TASK PROMPT –
Write out the line that contains "Image attached. Mask" and every line after it through the end of the entries, exactly as given and with no other lines.

PROVIDED MATERIAL –
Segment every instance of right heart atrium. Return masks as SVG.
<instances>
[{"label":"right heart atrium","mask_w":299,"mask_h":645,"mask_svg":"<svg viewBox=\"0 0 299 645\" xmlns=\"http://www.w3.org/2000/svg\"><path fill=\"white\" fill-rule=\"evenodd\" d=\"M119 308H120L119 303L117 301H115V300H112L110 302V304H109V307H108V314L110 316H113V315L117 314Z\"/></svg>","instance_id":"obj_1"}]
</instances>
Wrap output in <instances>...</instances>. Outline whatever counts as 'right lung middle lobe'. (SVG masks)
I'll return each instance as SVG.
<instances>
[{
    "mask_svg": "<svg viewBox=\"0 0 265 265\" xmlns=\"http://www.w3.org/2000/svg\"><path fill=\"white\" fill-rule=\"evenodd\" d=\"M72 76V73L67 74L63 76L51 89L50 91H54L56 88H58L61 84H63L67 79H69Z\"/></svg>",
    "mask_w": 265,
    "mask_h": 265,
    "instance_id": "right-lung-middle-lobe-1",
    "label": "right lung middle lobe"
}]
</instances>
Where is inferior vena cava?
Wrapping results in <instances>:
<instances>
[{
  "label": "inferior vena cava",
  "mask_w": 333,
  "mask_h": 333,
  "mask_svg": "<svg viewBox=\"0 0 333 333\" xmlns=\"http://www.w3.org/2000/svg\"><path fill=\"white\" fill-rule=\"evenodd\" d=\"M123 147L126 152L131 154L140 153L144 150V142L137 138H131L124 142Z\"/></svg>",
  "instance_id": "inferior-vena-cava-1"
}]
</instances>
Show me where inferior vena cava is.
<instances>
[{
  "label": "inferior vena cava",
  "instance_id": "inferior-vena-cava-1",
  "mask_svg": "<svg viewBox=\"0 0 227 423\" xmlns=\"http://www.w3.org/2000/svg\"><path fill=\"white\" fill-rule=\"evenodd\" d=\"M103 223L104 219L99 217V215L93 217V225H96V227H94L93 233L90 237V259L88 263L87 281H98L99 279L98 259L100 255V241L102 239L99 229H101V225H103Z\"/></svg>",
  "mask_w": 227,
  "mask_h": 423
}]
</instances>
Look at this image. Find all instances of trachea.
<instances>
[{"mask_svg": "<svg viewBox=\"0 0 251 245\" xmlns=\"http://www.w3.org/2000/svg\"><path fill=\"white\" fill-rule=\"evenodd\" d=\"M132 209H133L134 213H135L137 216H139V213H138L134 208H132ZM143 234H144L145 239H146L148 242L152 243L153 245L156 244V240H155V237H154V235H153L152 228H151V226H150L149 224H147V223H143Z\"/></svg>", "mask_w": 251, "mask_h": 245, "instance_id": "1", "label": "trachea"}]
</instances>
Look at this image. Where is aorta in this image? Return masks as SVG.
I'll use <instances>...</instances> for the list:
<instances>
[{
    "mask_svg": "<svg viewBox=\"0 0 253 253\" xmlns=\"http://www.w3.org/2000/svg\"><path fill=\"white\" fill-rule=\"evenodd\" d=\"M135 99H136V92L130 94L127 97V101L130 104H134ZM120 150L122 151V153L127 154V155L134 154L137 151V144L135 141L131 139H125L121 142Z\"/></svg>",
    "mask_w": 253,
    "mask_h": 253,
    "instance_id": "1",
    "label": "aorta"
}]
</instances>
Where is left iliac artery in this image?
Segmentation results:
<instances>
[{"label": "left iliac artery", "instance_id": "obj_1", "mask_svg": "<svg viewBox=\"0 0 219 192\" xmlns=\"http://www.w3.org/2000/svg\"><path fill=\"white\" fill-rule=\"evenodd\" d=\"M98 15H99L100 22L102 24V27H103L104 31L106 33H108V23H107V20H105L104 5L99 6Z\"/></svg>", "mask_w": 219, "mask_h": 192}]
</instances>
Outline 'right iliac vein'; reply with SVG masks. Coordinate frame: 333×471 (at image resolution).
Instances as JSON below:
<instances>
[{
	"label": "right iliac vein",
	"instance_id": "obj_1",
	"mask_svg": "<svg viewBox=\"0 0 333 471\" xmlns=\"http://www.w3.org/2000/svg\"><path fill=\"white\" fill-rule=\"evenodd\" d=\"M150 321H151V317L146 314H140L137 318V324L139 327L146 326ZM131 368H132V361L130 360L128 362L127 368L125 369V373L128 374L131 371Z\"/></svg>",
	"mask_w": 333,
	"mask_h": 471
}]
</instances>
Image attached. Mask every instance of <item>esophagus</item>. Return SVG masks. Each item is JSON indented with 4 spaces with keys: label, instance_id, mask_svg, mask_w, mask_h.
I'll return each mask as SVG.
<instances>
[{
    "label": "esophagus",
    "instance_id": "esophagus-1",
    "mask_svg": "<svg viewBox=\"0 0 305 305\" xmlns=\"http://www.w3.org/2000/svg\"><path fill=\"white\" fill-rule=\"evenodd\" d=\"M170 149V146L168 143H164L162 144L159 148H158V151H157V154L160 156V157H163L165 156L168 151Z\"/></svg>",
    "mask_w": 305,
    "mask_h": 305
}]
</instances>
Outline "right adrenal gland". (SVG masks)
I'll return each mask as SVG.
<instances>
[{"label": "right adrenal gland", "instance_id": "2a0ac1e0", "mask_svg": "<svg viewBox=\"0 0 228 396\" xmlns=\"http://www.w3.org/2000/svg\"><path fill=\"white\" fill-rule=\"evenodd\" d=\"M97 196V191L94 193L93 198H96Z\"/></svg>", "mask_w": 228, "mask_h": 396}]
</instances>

RESULT FOR THIS EXERCISE –
Image attached. Mask every instance of <item>esophagus</item>. Return SVG masks. Each item is JSON indented with 4 spaces with keys: label, instance_id, mask_svg, mask_w, mask_h.
I'll return each mask as SVG.
<instances>
[{
    "label": "esophagus",
    "instance_id": "esophagus-1",
    "mask_svg": "<svg viewBox=\"0 0 305 305\" xmlns=\"http://www.w3.org/2000/svg\"><path fill=\"white\" fill-rule=\"evenodd\" d=\"M170 149V146L168 143H164L162 144L159 148H158V151H157V154L160 156V157H163L165 156L168 151Z\"/></svg>",
    "mask_w": 305,
    "mask_h": 305
}]
</instances>
Outline "right adrenal gland". (SVG masks)
I'll return each mask as SVG.
<instances>
[{"label": "right adrenal gland", "instance_id": "2a0ac1e0", "mask_svg": "<svg viewBox=\"0 0 228 396\" xmlns=\"http://www.w3.org/2000/svg\"><path fill=\"white\" fill-rule=\"evenodd\" d=\"M97 196V191L94 193L93 198H96Z\"/></svg>", "mask_w": 228, "mask_h": 396}]
</instances>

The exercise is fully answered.